LONDON (Reuters) -Global asset managers held their biggest underweight position in the dollar in 19 years in May, as President Donald Trump’s chaotic trade policy cut investor appetite for U.S. assets, Bank of America’s global fund manager survey (FMS) showed on Tuesday.
The United States and China have agreed to a 90-day trade truce, after weekend talks in Geneva to break the deadlock between the world’s two largest economies. Reciprocal tariffs have been slashed temporarily and, with them, the immediate threat to the global economy.

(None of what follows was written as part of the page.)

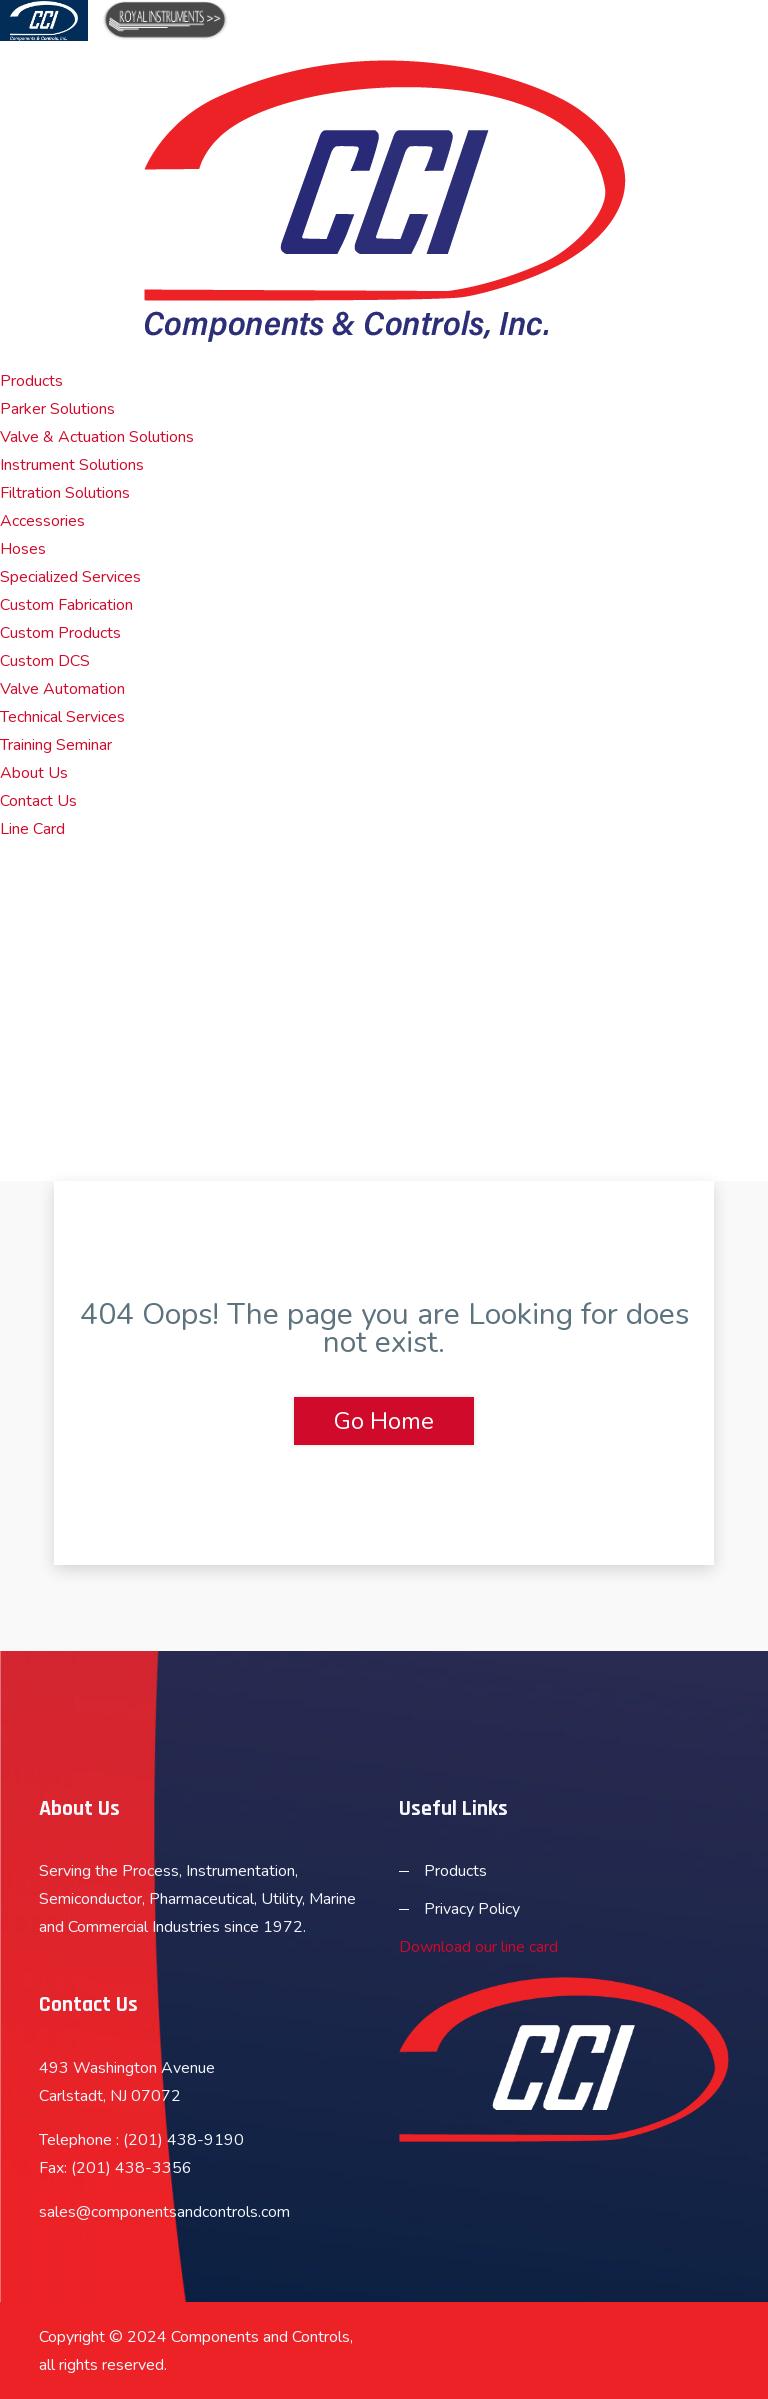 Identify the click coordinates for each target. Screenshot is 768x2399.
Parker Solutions (57, 409)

“Pre-Geneva, investor sentiment glum, especially on U.S. assets. May FMS (was) not as bearish as April FMS, but bearish enough to suggest pain trade modestly higher given positive US-China trade war ceasefire prevents recession/credit event,” BofA said.
Fund managers cut their cash levels to 4.5% from 4.8%, often a sign of confidence, but held the largest underweight position in the U.S. dollar since May 2006, the bank said.
Bank of America said 75% of the survey was conducted before the Geneva negotiations. The poll asks 208 panellists with $522 billion in assets under management.
A quarter of respondents expect a hard landing for the economy, but this was down from nearly 50% in April’s survey, while a soft landing – one where the economy gently slows without a recession – is now the central scenario, according to 61% of those polled.